Les médecins hospitaliers connaissent bien Pseudomonas aeruginosa, ce pathogène opportuniste fréquemment responsable d’infections pulmonaires graves, aiguës ou chroniques, en particulier chez les personnes atteintes de mucoviscidose ou hospitalisées en services de soins intensifs. La grande capacité de cette bactérie, appelée couramment bacille pyocyanique, à acquérir des résistances aux antibiotiques en fait une cible privilégiée pour le développement de nouvelles stratégies thérapeutiques. Ces dernières visent à inhiber les facteurs de virulence microbiens plutôt que leur multiplication. Classiquement, le pouvoir pathogène du bacille pyocyanique est largement attribué à son système de sécrétion de type III (SST3). Il s’agit d’une véritable aiguille moléculaire qui injecte des toxines directement dans les cellules de l’immunité ou des barrières pulmonaires et vasculaires, entraînant des dégâts tissulaires majeurs.
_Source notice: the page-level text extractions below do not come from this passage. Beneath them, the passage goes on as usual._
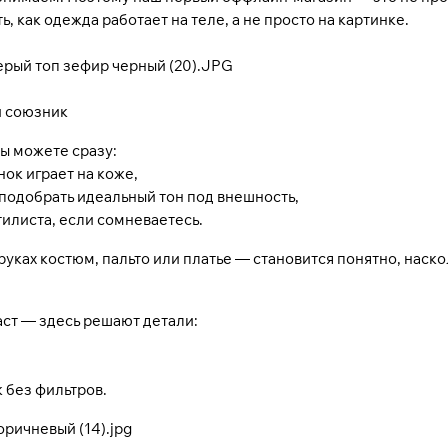
, как одежда работает на теле, а не просто на картинке.
й союзник
ы можете сразу:
нок играет на коже,
 подобрать идеальный тон под внешность,
тилиста, если сомневаетесь.
 руках костюм, пальто или платье — становится понятно, наск
аст — здесь решают детали:
 без фильтров.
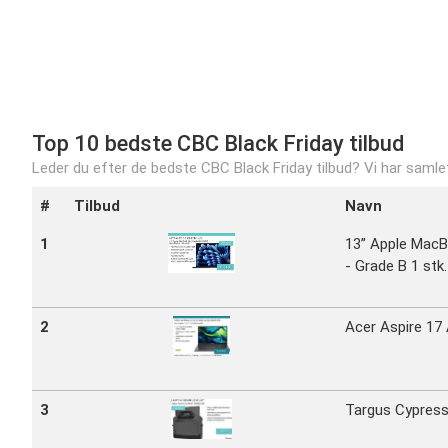
Top 10 bedste CBC Black Friday tilbud
Leder du efter de bedste CBC Black Friday tilbud? Vi har samlet 
#
Tilbud
Navn
1
13” Apple MacB
- Grade B 1 stk.
2
Acer Aspire 17
3
Targus Cypress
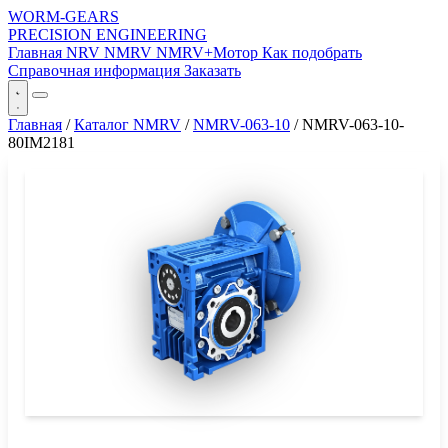
WORM-GEARS
PRECISION ENGINEERING
Главная
NRV
NMRV
NMRV+Мотор
Как подобрать
Справочная информация
Заказать
Главная
/
Каталог NMRV
/
NMRV-063-10
/
NMRV-063-10-
80IM2181
СЕРИЯ WORM-GEARS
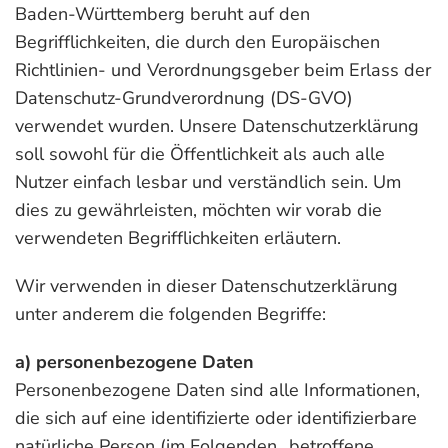
Baden-Württemberg beruht auf den
Begrifflichkeiten, die durch den Europäischen
Richtlinien- und Verordnungsgeber beim Erlass der
Datenschutz-Grundverordnung (DS-GVO)
verwendet wurden. Unsere Datenschutzerklärung
soll sowohl für die Öffentlichkeit als auch alle
Nutzer einfach lesbar und verständlich sein. Um
dies zu gewährleisten, möchten wir vorab die
verwendeten Begrifflichkeiten erläutern.
Wir verwenden in dieser Datenschutzerklärung
unter anderem die folgenden Begriffe:
a) personenbezogene Daten
Personenbezogene Daten sind alle Informationen,
die sich auf eine identifizierte oder identifizierbare
natürliche Person (im Folgenden „betroffene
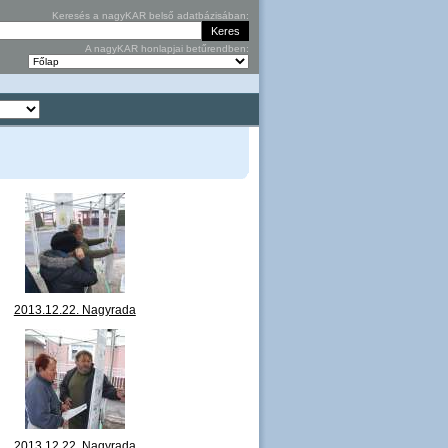
Keresés a nagyKAR belső adatbázisában:
A nagyKAR honlapjai betűrendben:
2013.12.22. Nagyrada
függőleges kiállítás,
csődület 05.JPG
2013.12.22. Nagyrada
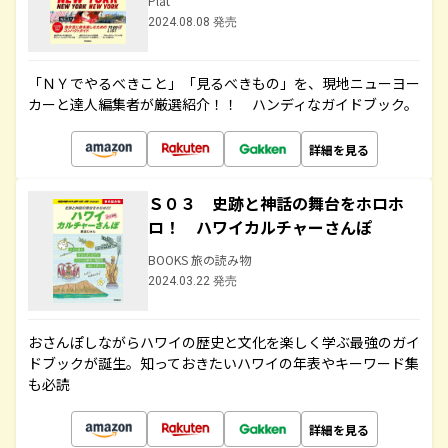
Plat
2024.08.08 発売
「ＮＹでやるべきこと」「見るべきもの」を、現地ニューヨー
カーと達人編集者が厳選紹介！！ ハンディなガイドブック。
詳細を見る
Ｓ０３ 史跡と神話の舞台をホロホ
ロ！ ハワイカルチャーさんぽ
BOOKS 旅の読み物
2024.03.22 発売
おさんぽしながらハワイの歴史と文化を楽しく学ぶ最強のガイ
ドブックが誕生。知っておきたいハワイの年表やキーワード集
も必読
詳細を見る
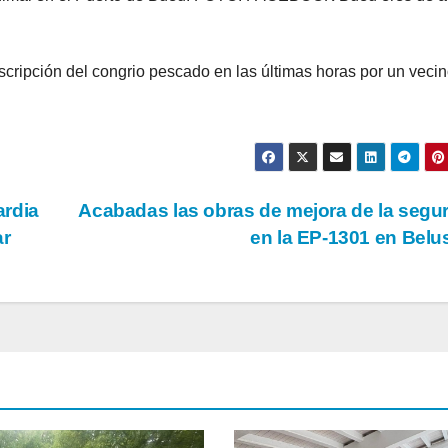
scripción del congrio pescado en las últimas horas por un veci
ardia
Acabadas las obras de mejora de la segu
ar
en la EP-1301 en Bel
Des chercheurs du CNRS et du CEA-IRTSV, en collaboration avec le CHU de Grenoble, ont identifié un nouveau mécanisme de virulence chez une souche de P. aeruginosa. Nommée CLJ1,celle-ci a été isolée au CHU de Grenoble chez un patient décédé d’une pneumonie hémorragique qui a aggravé une insuffisance respiratoire chronique.
Les chercheurs ont montré que cette souche était hypervirulente chez un modèle rongeur alors qu’elle ne possède pas les toxines les plus connues, ni l’aiguille du SST3. Elle provoque une hémorragie pulmonaire fatale chez des modèles infectés, comparable à celle observée chez le patient.
L’analyse comparative des protéines sécrétées par différentes souches de P. aeruginosa a permis d’identifier chez l’une des souches une nouvelle cytolysine, nommée Exolysine A. Celle-ci entraine la mort des cellules infectées en provoquant leur rétraction, la désorganisation de leursquelette d’actine et la perméabilisation de leur membrane externe.
Des souches de P. aeruginosa responsables de pathologies variées, collectées dans divers hôpitaux aux Etats-Unis et en Europe, ont également la capacité de sécréter l’Exolysine A. Ce qui indique que ce type de souche est de répartition mondiale. Il est donc essentiel de prendre en compte ce nouveau mécanisme de virulence pour le développement de nouveaux antimicrobiens visant cette bactérie.